HHUGS – More than family

I was given HHUGS’ number by the detainees in Long Lartin. Since then, they have been helping me. They have become my family in this country. Their volunteer realised I was lonely so he started visiting me with his children. Even though they weren’t allowed inside my house, we would sit in the front doorstep and chat, using the wheelie bin as a coffee table. You can spend a day without food, two days, as long as there is water, but without talking to people, joking… it made me feel human again. I always say God sent them to show you that there is someone who cares, who is at least thinking about me from time to time.

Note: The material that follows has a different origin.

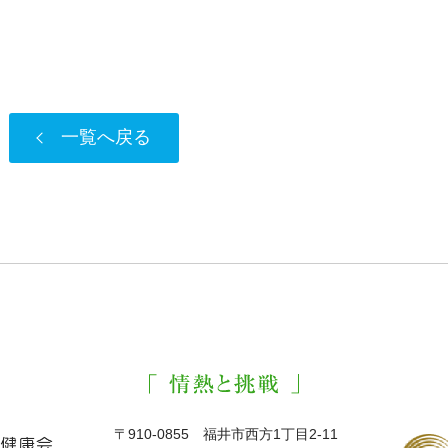
一覧へ戻る
〒910-0855 福井市西方1丁目2-11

I felt really embarrassed to ask them for financial help, but I’ve come to rely on them, the way you fall back on your family without needing to ask – or even when you do, you don’t feel embarrassed. For years, they gave me monthly vouchers for food and vouchers for clothing. They’ve paid my rent at times, even my phone bill to speak to my family and a TV licence so I could keep myself busy. When I was living in really terrible conditions, they gave me a bed to sleep on, a wardrobe and a humidifier for the damp and mould in my home. They paid for my oyster card which meant I could travel at least within my boundary. When the conditions relaxed, I was able to drive and HHUGS paid for the costs of the car tax and insurance. They paid for English courses and funded my vocational courses in Electricity and Security when I was allowed. They even covered the fees for my biometric document which was essential for my immigration case.

They have been there more than my own family, I lived with my family for 20 years and I have lived with HHUGS for 20 years. I’m not just saying that to praise them, it’s genuinely how I feel. Like, when my mother passed away last week, the first people to come to give me condolences were HHUGS.

Some Muslims say that they don’t agree with helping people like me because ‘there is no smoke without fire’, but you have to explain to them that there is no smoke, only fire. HHUGS are that minority of people trying to help us, even though they have little funds themselves. They are trying to help others so they should be helped, not given a hard time. God asked you to give charity, to do good deeds. Do those good deeds, your reward is guaranteed.

HHUGS, to me, embody heart-felt kindness, generosity; they give money, their time, their sincere advice, even a smile. I can never repay them for what they have done – I can only ask God to do that. May He reward them, and protect their families.